Metathorax. Metaventrite distinctly shorter than preepisternal elevation of mesothorax, median portion markedly differing from lateral portion in punctation and microsculpture; punctation of median portion sparse, consisting of small rounded punctures, interstices without microsculpture, shiny. Anterolateral ridges bent posteriad along lateral margin of metaventrite, concave laterally, not meeting together mesally. Anterior margin of metaventrite not crenulate. Lateral margin with additional slightly concave ridge.

Abdomen. Ventrite 1 without additional longitudinal ridges laterally. Ventrites 2–5 without longitudinal ridges; posterior margin of all ventrites lacking denticles.
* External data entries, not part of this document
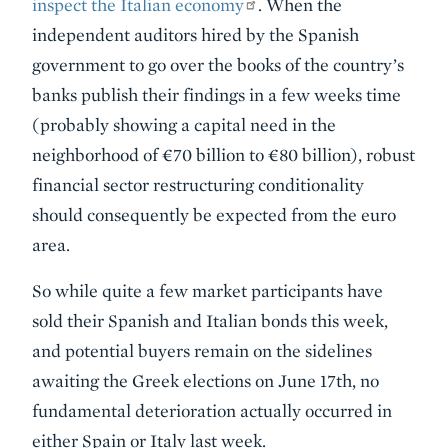
inspect the Italian economy
. When the
independent auditors hired by the Spanish
government to go over the books of the country’s
banks publish their findings in a few weeks time
(probably showing a capital need in the
neighborhood of €70 billion to €80 billion), robust
financial sector restructuring conditionality
should consequently be expected from the euro
area.
So while quite a few market participants have
sold their Spanish and Italian bonds this week,
and potential buyers remain on the sidelines
awaiting the Greek elections on June 17th, no
fundamental deterioration actually occurred in
either Spain or Italy last week.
Male genitalia. Aedeagus 0.57 mm long, parameres 1.1× longer than phallobase. Parameres continuously narrowing apicad, bearing two long setae apically. Phallobase wide, 1.6× longer than wide. Median lobe ca. as long as parameres, nearly parallel-sided basally, narrowing apicad in apical 0.2, apex rounded. Membranous lateral projections of median lobe absent. Gonopore present.

Etymology

The new species is dedicated to Professor Stuart Peck (Carleton University, Canada) whose collecting trips accumulated a huge material of the West Indian Hydrophilidae, including many Oosternum specimens used for this study.

Distribution

Oosternum pecki sp. n. is a Hispaniolan endemic species currently known only from the type locality situated in the southern part of the Dominican Republic (Barahona province) (Fig. 61).

Habitat

Based on the label data, the type specimens were collected in a remnant of the rain forest using a flight intercept trap.

Oosternum sharpi Hansen, 1999

http://species-id.net/wiki/Oosternum_sharpi

Figs 17–18, 27, 38, 47, 60, 61

Oosternum costatum Sharp, 1882: 113 (secondary homonym of Megasternum costatum LeConte, 1855).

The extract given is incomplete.